--- Data under study Enclosed Below ---

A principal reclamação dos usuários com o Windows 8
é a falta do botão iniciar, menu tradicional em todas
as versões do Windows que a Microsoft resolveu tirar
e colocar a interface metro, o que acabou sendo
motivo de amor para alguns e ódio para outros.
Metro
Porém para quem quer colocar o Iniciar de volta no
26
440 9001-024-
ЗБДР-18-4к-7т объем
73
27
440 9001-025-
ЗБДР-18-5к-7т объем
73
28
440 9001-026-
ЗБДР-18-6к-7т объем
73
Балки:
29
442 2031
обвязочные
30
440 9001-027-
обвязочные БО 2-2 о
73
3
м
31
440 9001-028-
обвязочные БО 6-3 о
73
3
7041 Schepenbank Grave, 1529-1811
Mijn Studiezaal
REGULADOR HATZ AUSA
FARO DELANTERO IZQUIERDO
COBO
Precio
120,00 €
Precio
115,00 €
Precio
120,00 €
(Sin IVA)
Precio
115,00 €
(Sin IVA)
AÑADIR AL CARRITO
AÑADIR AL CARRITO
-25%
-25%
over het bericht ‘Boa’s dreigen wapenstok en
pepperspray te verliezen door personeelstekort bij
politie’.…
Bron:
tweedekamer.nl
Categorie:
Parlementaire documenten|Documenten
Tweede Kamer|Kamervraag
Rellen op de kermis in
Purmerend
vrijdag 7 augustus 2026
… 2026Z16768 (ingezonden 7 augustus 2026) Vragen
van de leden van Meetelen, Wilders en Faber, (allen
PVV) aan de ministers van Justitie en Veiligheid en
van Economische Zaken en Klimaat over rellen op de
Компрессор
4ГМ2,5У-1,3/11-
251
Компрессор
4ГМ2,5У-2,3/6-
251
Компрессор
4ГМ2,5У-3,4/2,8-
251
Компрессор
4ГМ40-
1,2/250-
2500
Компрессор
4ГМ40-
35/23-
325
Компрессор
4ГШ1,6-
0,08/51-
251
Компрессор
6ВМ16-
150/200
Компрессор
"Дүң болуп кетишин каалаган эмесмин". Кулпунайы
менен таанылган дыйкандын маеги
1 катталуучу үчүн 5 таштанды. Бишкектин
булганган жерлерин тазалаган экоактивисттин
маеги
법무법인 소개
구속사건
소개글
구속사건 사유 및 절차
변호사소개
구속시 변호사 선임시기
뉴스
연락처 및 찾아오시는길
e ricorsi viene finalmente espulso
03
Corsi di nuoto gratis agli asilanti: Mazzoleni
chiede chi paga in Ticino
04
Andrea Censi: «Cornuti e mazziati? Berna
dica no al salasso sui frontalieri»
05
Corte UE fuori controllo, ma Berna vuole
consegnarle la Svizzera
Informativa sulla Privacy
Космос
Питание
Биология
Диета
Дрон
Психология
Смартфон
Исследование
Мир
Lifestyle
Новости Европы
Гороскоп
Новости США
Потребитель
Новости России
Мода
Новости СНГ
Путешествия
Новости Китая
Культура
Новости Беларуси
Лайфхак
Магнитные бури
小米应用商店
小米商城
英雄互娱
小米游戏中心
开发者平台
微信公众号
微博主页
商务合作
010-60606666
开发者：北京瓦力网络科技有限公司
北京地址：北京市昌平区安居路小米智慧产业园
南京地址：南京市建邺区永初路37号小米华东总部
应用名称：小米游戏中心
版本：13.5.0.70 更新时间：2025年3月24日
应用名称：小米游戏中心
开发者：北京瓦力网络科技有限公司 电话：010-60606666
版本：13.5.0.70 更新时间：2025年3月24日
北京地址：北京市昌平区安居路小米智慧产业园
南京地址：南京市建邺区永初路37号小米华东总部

--- End of Enclosed Data under study ---

• [Task item] Go through the entries above and copy each line holding the string "Windows".

• [Written answer]
A principal reclamação dos usuários com o Windows 8
as versões do Windows que a Microsoft resolveu tirar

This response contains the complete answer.